| EXERCISE DETAILS |
Both the line below containing "PITAMETERNAM. Cette représentation" and the line containing "pénale du contrefacteur.", along with every line between them, should be repeated exactly; no other line belongs in the answer.

| PROVIDED DATA |
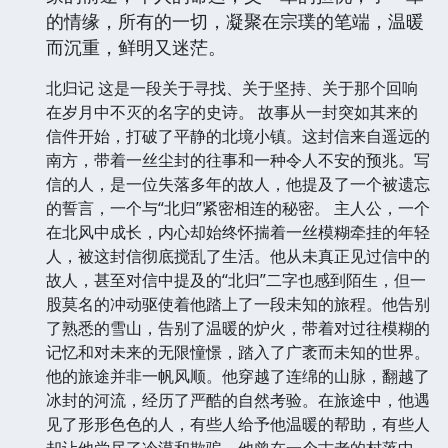
的情缘，所有的一切，凝聚在宗璞的笔端，温暖
而沉重，鲜明又迷茫。
北归记 这是一段关于寻找、关于坚持、关于那个回响
在岁月中不灭的名字的史诗。 故事从一封突如其来的
信件开始，打破了平静的北境小镇。这封信来自遥远的
南方，带着一丝尘封的往事和一种令人不安的预兆。写
信的人，是一位失落多年的故人，他提及了一个被遗忘
的誓言，一个与“北归”紧密相连的秘密。 主人公，一个
在北风中成长，内心却始终怀揣着一丝模糊牵挂的年轻
人，被这封信彻底搅乱了生活。他从未真正见过信中的
故人，甚至对信中提及的“北归”二字也感到陌生，但一
股莫名的冲动驱使着他踏上了一段未知的旅程。他告别
了熟悉的雪山，告别了温暖的炉火，带着对过往模糊的
记忆和对未来的无限憧憬，踏入了广袤而未知的世界。
他的旅途并非一帆风顺。他穿越了连绵的山脉，翻越了
冰封的河流，经历了严酷的自然考验。在旅途中，他遇
见了形形色色的人，有些人给予他温暖的帮助，有些人
却让他尝尽了冷漠和欺骗。他曾在一个古老的村落中，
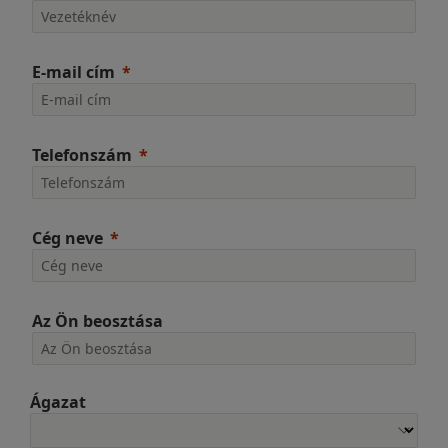
E-mail cím
Telefonszám
Cég neve
Az Ön beosztása
Ágazat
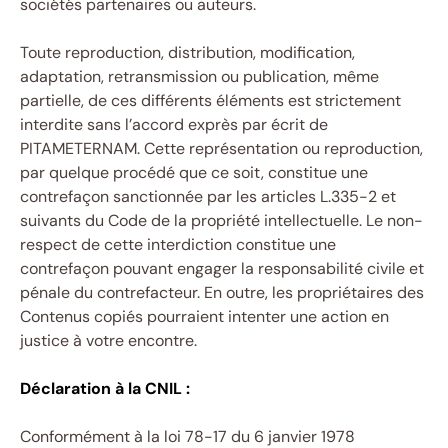
sociétés partenaires ou auteurs.
Toute reproduction, distribution, modification,
adaptation, retransmission ou publication, même
partielle, de ces différents éléments est strictement
interdite sans l’accord exprès par écrit de
PITAMETERNAM. Cette représentation ou reproduction,
par quelque procédé que ce soit, constitue une
contrefaçon sanctionnée par les articles L.335-2 et
suivants du Code de la propriété intellectuelle. Le non-
respect de cette interdiction constitue une
contrefaçon pouvant engager la responsabilité civile et
pénale du contrefacteur. En outre, les propriétaires des
Contenus copiés pourraient intenter une action en
justice à votre encontre.
Déclaration à la CNIL :
Conformément à la loi 78-17 du 6 janvier 1978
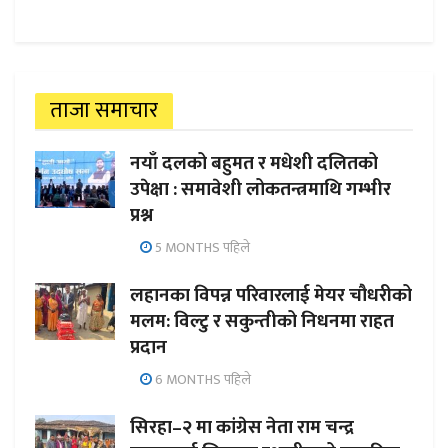
ताजा समाचार
नयाँ दलको बहुमत र मधेशी दलितको
उपेक्षा : समावेशी लोकतन्त्रमाथि गम्भीर
प्रश्न
5 MONTHS पहिले
लहानका विपन्न परिवारलाई मेयर चौधरीको
मलम: विल्टु र सकुन्तीको निधनमा राहत
प्रदान
6 MONTHS पहिले
सिरहा–२ मा कांग्रेस नेता राम चन्द्र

| WORKED SOLUTION |
PITAMETERNAM. Cette représentation ou reproduction,
par quelque procédé que ce soit, constitue une
contrefaçon sanctionnée par les articles L.335-2 et
suivants du Code de la propriété intellectuelle. Le non-
respect de cette interdiction constitue une
contrefaçon pouvant engager la responsabilité civile et
pénale du contrefacteur. En outre, les propriétaires des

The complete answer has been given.